One of the things you’ll notice in papers describing generative models of documents using a Dirichlet prior is to simply fix the Dirichlet hyperparameter $\alpha$ that controls the distributions of topic mixtures for each document. This isn’t ideal when you wish to then compute the probability of an unseen document $p(\mathbf{w}_d | \alpha, \beta)$ because a fixed $\alpha$ encodes no knowledge of the distribution of topic-mixtures over documents in the training corpus.

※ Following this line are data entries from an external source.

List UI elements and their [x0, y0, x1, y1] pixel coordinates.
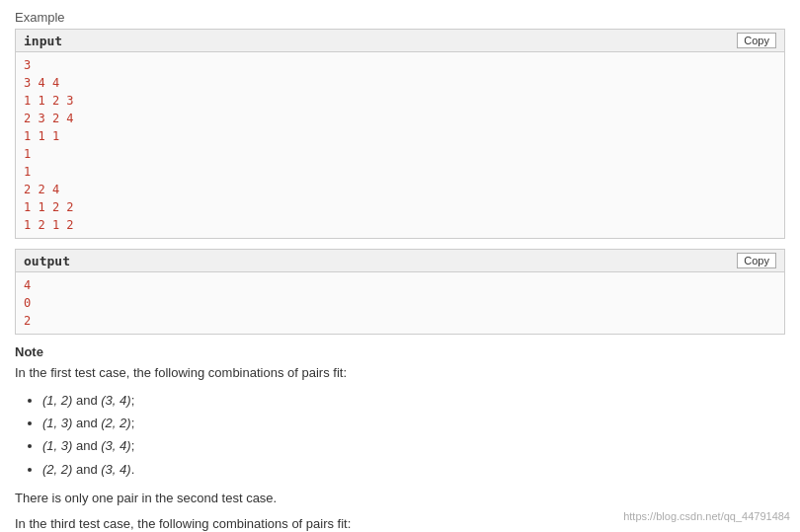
input-content: 3 3 4 4 1 1 2 3 2 3 2 4 1 1 1 1 1 2 2 4 … — [16, 52, 784, 238]
input-box-header: input Copy — [16, 30, 784, 52]
input-copy-button[interactable]: Copy — [737, 33, 776, 48]
output-label: output — [24, 254, 70, 268]
note-intro: In the first test case, the following co… — [15, 363, 785, 383]
output-content: 4 0 2 — [16, 272, 784, 334]
output-box-header: output Copy — [16, 250, 784, 272]
output-copy-button[interactable]: Copy — [737, 253, 776, 268]
first-combinations-list: (1, 2) and (3, 4); (1, 3) and (2, 2); (1… — [15, 389, 785, 482]
output-text: 4 0 2 — [24, 276, 776, 330]
watermark: https://blog.csdn.net/qq_44791484 — [623, 510, 790, 522]
example-title: Example — [15, 10, 785, 25]
input-box: input Copy 3 3 4 4 1 1 2 3 2 3 2 4 1 1 1… — [15, 29, 785, 239]
note-second-para: There is only one pair in the second tes… — [15, 489, 785, 508]
input-label: input — [24, 34, 62, 48]
list-item: (1, 3) and (2, 2); — [42, 412, 785, 434]
output-box: output Copy 4 0 2 — [15, 249, 785, 335]
note-title: Note — [15, 344, 785, 359]
note-section: Note In the first test case, the followi… — [15, 344, 785, 532]
input-text: 3 3 4 4 1 1 2 3 2 3 2 4 1 1 1 1 1 2 2 4 … — [24, 56, 776, 234]
list-item: (1, 3) and (3, 4); — [42, 434, 785, 457]
list-item: (1, 2) and (3, 4); — [42, 389, 785, 412]
list-item: (2, 2) and (3, 4). — [42, 458, 785, 481]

In the appendix of the journal paper by Blei et. al [1], we find a procedure to learn the $\alpha$ that maximizes the following log-likelihood where $\theta_j$ are the document specific topic mixtures and $\alpha$ the dirichlet hyperparameter.

$\displaystyle \Lambda := \log \prod_j p(\theta_j | \alpha) = \\ N \log \Gamma(\sum \alpha_i) - N\sum \log \Gamma(\alpha_i) + \sum_{i,j} (\alpha_i -1) \log \theta_{ij}$

The expression is maximized using the Newton-Raphson method, which requires computing the derivative of $\Lambda$ and the Hessian (the matrix of second-order derivatives) – with respect to $\alpha$.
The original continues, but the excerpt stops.